Serious illness brought the
young Francis to see the emptiness of his frolicking life as leader of Assisi's
youth. Prayer—lengthy and difficult—led him to a self-emptying
like that of
Christ, climaxed by embracing a leper he met on the road. It symbolized his
complete obedience to what he had heard in prayer: "Francis! Everything you have
loved and desired in the flesh it is your duty to despise and hate, if you wish
to know my will. And when you have begun this, all that now seems sweet and
lovely to you will become intolerable and bitter, but all that you used to avoid
will turn itself to great sweetness and exceeding joy."
From the cross in the
neglected field-chapel of San Damiano, Christ told him, "Francis, go out and
build up my house, for it is nearly falling down." Francis became the totally
poor and humble workman. He must have suspected a
deeper meaning to "build up my house." But he would have been content to be for
the rest of his life the poor "nothing" man actually putting brick on brick in
abandoned chapels. He gave up every material thing he had, piling even his
clothes before his earthly father (who was demanding restitution for Francis'
"gifts" to the poor) so that he would be totally free to say, "Our Father in
heaven." He was, for a time, considered to be a religious "nut," begging from
door to door when he could not get money for his work, bringing sadness or
disgust to the hearts of his former friends, ridicule from the
unthinking.
But genuineness will tell. A
few people began to realize that this man was actually trying to be Christian.
He really believed what Jesus said: "Announce the
kingdom! Possess no gold or
silver or copper in your purses, no traveling bag, no sandals, no staff" (see
Luke 9:1-3).
Francis' first rule for his
followers was a collection of texts from the Gospels. He had no idea of founding
an order, but once it began he protected it and accepted all the legal
structures needed to support it.
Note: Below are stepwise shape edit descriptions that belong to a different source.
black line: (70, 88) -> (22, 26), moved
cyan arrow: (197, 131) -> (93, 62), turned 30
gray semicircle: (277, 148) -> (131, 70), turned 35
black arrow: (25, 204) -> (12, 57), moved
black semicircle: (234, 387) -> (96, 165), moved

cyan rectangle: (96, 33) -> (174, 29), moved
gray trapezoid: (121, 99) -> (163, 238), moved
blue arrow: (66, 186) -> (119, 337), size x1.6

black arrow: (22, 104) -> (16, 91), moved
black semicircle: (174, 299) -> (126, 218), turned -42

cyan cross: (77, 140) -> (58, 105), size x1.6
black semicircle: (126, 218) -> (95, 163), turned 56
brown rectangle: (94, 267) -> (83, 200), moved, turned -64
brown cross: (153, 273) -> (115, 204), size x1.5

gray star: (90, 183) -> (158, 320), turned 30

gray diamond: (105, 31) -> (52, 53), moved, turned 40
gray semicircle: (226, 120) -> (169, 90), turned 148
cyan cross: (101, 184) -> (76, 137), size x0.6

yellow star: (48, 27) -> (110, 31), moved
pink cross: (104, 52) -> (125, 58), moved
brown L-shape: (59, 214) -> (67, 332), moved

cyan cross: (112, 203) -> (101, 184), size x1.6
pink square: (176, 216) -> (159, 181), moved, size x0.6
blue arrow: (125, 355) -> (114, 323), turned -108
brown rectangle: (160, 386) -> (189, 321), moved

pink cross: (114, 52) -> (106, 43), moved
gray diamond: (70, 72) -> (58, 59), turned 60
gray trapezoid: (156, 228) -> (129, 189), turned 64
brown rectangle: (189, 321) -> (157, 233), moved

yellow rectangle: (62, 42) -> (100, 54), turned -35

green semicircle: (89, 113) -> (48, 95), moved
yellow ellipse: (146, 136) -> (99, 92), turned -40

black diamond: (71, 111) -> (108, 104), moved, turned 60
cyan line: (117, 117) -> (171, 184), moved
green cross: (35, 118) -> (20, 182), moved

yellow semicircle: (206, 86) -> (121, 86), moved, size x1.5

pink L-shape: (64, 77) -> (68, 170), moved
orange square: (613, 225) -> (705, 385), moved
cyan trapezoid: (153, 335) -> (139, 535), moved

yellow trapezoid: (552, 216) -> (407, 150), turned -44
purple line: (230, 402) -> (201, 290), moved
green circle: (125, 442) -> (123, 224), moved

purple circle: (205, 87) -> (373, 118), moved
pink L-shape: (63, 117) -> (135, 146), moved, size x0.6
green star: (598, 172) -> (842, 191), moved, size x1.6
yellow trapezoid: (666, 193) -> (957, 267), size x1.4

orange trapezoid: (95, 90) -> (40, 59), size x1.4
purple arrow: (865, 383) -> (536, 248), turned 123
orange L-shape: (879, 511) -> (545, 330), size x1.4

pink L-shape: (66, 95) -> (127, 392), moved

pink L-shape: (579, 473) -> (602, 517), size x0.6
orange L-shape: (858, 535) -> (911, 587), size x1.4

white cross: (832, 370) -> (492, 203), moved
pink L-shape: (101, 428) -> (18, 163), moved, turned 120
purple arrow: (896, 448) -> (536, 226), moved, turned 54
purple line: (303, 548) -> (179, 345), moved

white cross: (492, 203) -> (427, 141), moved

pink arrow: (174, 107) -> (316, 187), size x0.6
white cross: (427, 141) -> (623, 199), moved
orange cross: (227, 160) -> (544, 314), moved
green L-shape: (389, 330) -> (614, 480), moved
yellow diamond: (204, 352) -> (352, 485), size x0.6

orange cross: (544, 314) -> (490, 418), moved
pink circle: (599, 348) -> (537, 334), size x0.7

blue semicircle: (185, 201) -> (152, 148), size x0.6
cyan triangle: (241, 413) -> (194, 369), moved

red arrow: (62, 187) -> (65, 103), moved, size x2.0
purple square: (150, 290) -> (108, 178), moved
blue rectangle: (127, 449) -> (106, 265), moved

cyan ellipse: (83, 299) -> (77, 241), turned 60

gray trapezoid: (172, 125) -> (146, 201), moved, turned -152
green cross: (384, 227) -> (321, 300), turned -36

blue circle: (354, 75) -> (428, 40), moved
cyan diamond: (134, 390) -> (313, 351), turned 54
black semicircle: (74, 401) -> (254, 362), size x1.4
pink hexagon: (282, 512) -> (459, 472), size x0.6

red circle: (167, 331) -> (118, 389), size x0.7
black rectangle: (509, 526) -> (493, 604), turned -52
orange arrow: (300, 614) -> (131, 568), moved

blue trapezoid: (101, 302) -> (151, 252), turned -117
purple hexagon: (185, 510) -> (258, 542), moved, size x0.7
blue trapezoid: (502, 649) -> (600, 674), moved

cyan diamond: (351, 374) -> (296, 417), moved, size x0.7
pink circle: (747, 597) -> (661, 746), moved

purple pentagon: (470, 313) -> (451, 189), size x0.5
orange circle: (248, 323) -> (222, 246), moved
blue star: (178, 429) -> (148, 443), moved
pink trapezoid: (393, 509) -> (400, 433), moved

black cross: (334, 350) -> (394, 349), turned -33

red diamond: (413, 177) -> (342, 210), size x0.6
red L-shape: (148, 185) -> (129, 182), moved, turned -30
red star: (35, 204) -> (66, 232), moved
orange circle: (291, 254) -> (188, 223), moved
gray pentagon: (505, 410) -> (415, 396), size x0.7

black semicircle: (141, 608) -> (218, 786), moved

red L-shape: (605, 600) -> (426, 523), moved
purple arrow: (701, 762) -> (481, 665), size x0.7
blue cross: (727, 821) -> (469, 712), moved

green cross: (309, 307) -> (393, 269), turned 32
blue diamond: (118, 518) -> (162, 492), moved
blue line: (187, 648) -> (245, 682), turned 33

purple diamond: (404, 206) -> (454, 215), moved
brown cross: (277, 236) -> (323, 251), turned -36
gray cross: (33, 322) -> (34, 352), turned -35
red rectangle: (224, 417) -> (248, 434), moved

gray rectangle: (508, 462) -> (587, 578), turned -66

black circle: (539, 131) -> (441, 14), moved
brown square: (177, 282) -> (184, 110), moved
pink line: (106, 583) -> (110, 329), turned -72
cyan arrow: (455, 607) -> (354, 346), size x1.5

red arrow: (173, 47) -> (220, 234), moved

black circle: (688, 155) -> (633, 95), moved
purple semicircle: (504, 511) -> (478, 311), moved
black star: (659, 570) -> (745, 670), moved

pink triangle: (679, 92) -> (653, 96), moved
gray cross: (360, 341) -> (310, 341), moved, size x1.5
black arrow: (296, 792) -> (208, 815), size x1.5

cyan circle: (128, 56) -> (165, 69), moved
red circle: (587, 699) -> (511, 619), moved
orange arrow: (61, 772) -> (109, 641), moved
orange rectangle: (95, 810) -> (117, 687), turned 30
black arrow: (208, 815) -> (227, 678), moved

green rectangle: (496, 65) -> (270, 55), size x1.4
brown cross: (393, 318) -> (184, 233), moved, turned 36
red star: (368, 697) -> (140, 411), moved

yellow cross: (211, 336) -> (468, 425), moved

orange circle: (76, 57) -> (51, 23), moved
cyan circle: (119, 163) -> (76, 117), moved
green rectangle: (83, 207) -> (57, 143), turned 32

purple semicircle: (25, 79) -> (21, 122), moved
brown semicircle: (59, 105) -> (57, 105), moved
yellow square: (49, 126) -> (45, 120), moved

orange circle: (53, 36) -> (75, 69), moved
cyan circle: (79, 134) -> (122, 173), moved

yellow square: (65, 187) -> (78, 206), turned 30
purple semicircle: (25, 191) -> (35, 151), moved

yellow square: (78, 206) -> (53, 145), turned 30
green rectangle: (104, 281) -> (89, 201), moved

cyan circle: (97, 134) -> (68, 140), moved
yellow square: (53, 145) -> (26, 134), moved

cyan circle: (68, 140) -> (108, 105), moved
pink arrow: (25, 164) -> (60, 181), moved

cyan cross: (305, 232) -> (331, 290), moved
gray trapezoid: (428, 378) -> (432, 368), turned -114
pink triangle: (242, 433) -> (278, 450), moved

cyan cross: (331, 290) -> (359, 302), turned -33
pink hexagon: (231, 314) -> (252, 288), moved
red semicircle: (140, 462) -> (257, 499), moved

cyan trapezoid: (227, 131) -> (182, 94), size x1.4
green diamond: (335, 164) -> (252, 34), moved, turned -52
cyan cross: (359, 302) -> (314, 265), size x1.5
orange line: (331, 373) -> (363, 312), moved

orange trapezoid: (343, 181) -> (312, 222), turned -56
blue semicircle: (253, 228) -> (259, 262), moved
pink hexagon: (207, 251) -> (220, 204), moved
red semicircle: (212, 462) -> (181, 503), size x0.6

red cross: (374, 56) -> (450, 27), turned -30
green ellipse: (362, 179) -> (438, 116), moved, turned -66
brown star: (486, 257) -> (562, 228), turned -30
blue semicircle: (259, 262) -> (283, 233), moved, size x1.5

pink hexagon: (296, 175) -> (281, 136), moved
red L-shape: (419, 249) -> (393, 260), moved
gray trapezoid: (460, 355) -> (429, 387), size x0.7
His devotion and loyalty to the Church were
absolute and highly exemplary at a time when various movements of reform tended
to break the Church's unity.
He was torn between a life
devoted entirely to prayer and a life of active preaching of the Good News. He
decided in favor of the latter, but always returned to solitude when he could.
He wanted to be a missionary in Syria or in Africa, but was prevented by
shipwreck and illness in both cases. He did try to convert the sultan of Egypt
during the Fifth Crusade.
During the last years of his
relatively short life (he died at 44) he was half blind and seriously ill. Two
years before his death, he received the stigmata, the real and painful wounds of
Christ in his hands, feet and side.
On his deathbed, he said
over and over again the last addition to his Canticle of the Sun, "Be praised, O
Lord, for our Sister Death." He sang Psalm 141, and at the end asked his
superior to have his clothes removed when the last hour came and for permission
to expire lying naked on the earth, in imitation of his Lord.